--- RECORDS FOR THIS TASK Enclosed Below ---
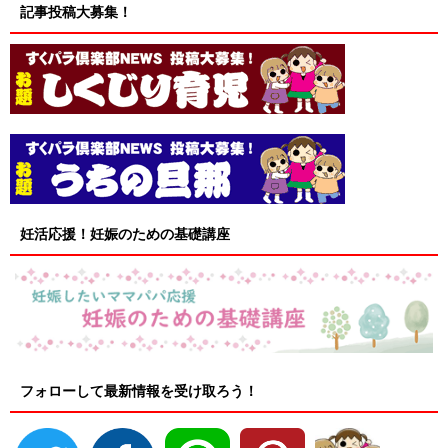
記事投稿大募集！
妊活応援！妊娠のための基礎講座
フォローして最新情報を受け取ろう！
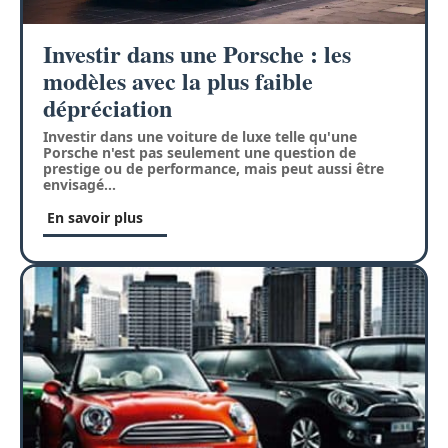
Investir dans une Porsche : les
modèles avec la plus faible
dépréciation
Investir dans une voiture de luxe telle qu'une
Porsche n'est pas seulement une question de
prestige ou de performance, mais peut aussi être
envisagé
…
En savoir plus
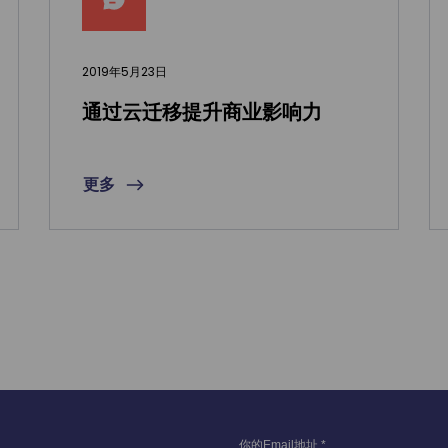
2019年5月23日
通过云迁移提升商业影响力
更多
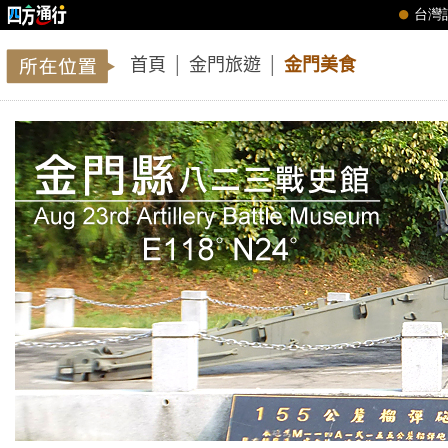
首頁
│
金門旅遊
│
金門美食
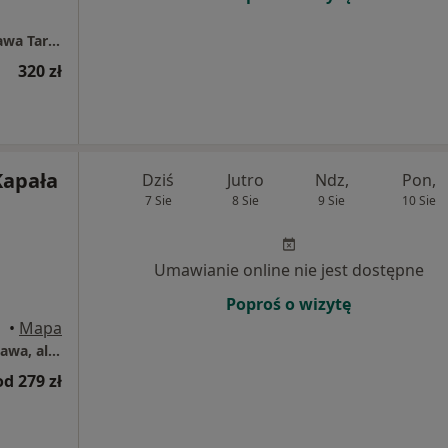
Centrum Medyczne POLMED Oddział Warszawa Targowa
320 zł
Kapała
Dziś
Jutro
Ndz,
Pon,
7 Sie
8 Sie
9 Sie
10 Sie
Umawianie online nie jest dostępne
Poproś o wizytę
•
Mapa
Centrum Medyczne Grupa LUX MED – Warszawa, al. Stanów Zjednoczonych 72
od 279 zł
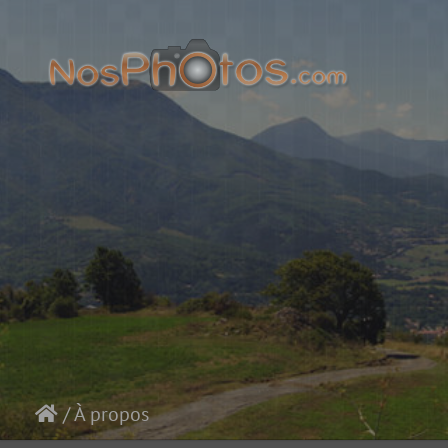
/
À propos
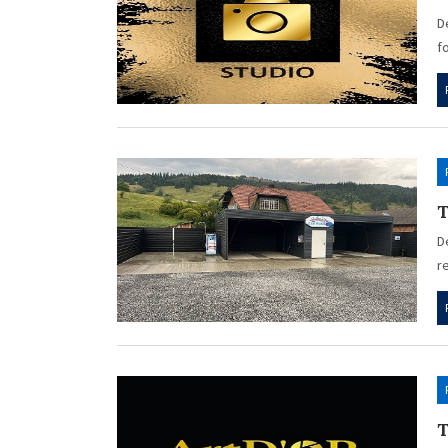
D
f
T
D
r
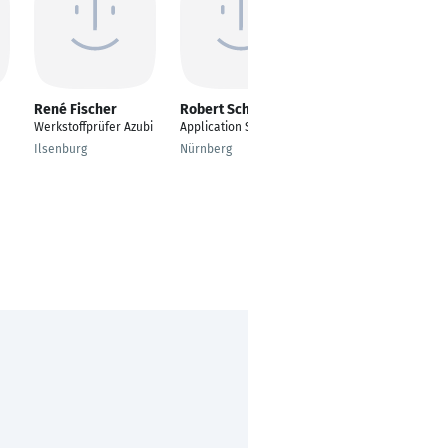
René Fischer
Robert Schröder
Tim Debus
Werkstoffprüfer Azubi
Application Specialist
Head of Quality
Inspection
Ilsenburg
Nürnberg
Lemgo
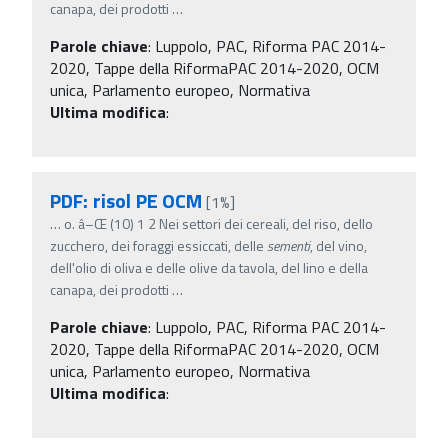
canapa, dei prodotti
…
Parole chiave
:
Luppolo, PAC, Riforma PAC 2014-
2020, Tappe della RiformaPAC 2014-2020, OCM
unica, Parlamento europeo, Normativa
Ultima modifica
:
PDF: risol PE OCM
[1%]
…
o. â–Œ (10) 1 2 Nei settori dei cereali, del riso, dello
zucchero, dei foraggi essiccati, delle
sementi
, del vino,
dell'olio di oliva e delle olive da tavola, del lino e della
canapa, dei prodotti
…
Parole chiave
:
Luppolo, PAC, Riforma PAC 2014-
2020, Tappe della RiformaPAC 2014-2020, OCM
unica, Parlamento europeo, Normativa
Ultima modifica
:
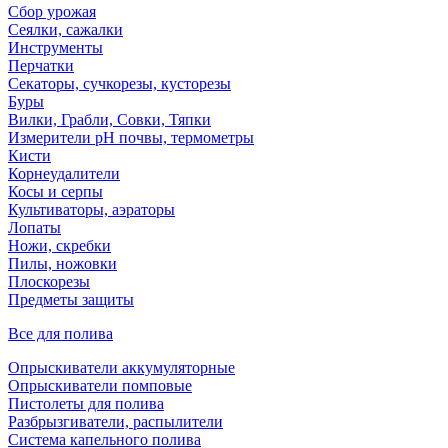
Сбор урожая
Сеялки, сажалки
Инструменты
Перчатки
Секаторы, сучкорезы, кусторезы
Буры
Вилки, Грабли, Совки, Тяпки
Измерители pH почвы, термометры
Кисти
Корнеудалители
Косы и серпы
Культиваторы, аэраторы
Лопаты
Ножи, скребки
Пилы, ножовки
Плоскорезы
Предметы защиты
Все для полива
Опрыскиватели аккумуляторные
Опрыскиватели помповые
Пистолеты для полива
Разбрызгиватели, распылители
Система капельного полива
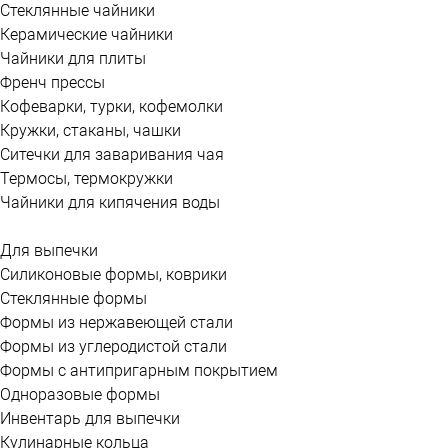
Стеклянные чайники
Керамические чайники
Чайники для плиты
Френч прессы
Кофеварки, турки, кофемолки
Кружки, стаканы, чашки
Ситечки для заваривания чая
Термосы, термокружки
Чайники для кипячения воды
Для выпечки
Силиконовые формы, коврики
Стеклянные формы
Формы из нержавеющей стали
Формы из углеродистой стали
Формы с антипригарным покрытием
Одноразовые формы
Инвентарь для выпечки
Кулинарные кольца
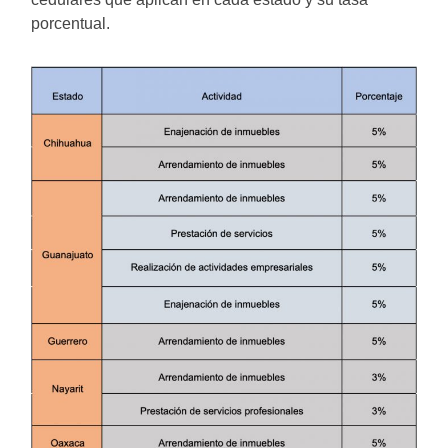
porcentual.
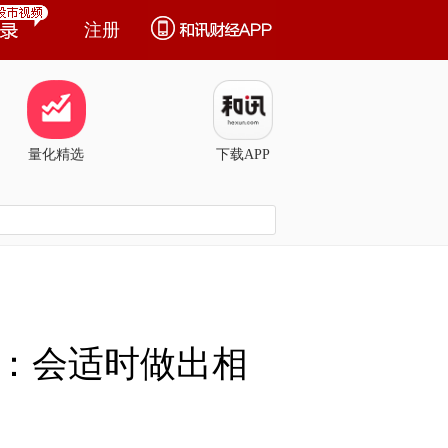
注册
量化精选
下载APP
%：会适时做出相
--- End of Enclosed RECORDS FOR THIS TASK ---
--- RECORDS FOR THIS TASK Enclosed Below ---
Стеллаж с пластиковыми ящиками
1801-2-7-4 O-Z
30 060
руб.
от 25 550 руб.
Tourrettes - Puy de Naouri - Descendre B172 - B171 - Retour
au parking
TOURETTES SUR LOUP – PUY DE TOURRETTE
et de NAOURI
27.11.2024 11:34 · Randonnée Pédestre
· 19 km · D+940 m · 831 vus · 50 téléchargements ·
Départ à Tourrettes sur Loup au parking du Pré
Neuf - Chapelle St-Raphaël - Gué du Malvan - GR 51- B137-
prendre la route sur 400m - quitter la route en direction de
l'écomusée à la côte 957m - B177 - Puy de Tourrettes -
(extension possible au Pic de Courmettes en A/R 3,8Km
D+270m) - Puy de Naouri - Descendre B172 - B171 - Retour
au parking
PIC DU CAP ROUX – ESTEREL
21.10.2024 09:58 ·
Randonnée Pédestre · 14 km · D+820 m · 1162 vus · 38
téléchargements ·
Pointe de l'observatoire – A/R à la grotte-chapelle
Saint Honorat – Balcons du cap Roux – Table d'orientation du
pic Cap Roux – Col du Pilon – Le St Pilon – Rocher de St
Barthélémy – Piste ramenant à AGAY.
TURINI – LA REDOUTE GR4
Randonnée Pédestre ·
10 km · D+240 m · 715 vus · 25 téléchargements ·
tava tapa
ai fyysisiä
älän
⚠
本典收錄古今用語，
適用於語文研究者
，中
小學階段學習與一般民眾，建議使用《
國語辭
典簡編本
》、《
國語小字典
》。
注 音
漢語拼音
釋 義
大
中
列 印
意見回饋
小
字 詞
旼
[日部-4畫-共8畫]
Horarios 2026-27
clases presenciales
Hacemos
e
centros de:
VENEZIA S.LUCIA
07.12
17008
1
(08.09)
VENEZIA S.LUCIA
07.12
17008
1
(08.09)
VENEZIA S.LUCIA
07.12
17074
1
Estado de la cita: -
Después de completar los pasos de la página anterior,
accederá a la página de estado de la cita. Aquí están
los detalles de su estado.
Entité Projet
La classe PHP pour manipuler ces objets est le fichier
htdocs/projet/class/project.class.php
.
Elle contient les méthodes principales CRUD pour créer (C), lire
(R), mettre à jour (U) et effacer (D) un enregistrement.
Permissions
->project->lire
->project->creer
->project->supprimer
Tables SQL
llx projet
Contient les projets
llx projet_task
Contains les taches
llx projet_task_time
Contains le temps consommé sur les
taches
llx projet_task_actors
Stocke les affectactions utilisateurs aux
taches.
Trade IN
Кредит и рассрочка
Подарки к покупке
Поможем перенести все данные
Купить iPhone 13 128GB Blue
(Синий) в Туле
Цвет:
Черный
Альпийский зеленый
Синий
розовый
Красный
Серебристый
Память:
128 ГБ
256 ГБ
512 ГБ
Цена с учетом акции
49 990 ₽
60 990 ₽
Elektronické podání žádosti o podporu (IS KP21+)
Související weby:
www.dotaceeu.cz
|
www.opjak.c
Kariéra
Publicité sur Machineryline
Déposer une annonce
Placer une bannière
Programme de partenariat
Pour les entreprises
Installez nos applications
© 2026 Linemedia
--- End of Enclosed RECORDS FOR THIS TASK ---
--- RECORDS FOR THIS TASK Enclosed Below ---
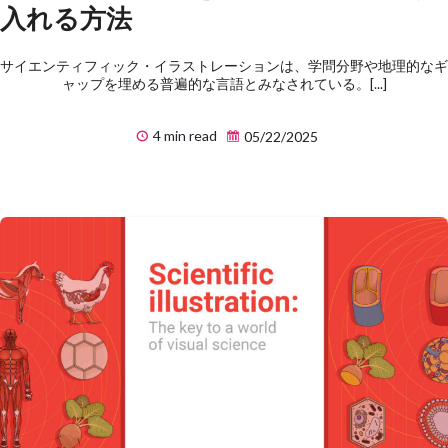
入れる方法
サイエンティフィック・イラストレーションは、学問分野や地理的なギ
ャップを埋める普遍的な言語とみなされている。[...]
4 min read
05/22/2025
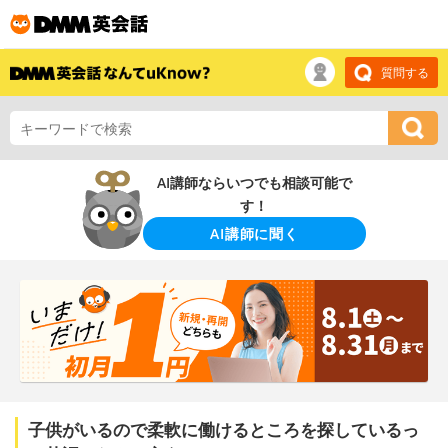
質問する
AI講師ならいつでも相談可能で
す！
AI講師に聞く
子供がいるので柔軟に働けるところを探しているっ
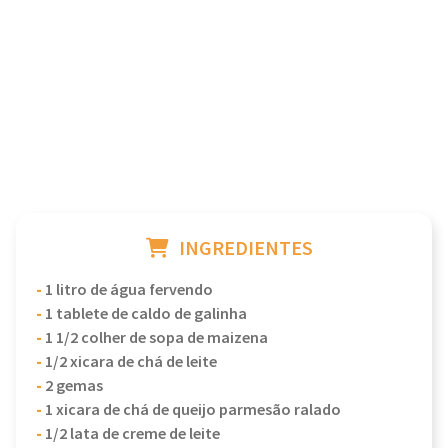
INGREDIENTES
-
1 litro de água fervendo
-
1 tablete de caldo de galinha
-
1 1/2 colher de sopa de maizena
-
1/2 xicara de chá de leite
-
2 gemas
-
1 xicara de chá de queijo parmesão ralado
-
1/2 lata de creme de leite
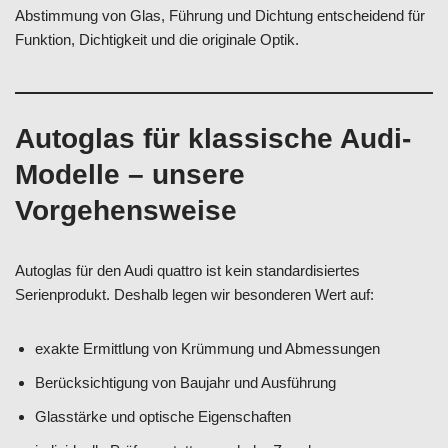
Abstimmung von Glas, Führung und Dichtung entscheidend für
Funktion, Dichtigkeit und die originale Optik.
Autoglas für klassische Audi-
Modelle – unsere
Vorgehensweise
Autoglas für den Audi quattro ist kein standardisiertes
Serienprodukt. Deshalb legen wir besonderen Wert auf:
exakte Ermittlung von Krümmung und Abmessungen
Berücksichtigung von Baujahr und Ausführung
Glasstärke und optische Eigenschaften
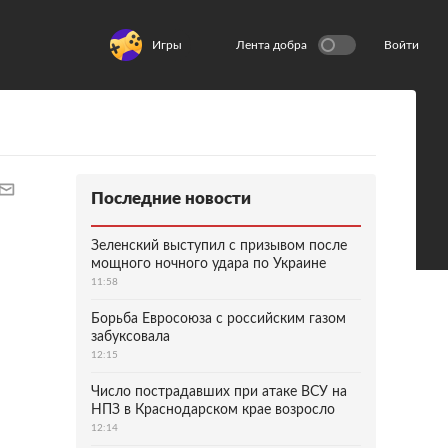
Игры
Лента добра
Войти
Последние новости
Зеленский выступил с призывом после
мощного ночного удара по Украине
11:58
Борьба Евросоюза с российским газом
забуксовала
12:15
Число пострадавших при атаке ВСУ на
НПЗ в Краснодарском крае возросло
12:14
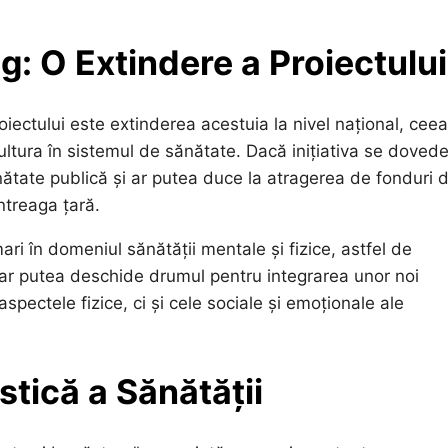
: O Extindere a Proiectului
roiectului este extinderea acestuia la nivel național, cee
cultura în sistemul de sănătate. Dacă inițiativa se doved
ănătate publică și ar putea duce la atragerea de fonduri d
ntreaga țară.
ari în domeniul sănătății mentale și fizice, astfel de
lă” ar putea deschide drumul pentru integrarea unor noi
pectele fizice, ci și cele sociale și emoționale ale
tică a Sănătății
--- End of Enclosed RECORDS FOR THIS TASK ---
▶ _YOUR OBJECTIVE_:
Track down all lines above with the string "cita" and copy them.

▶ _EXERCISE OUTPUT_:
Estado de la cita: -
accederá a la página de estado de la cita. Aquí están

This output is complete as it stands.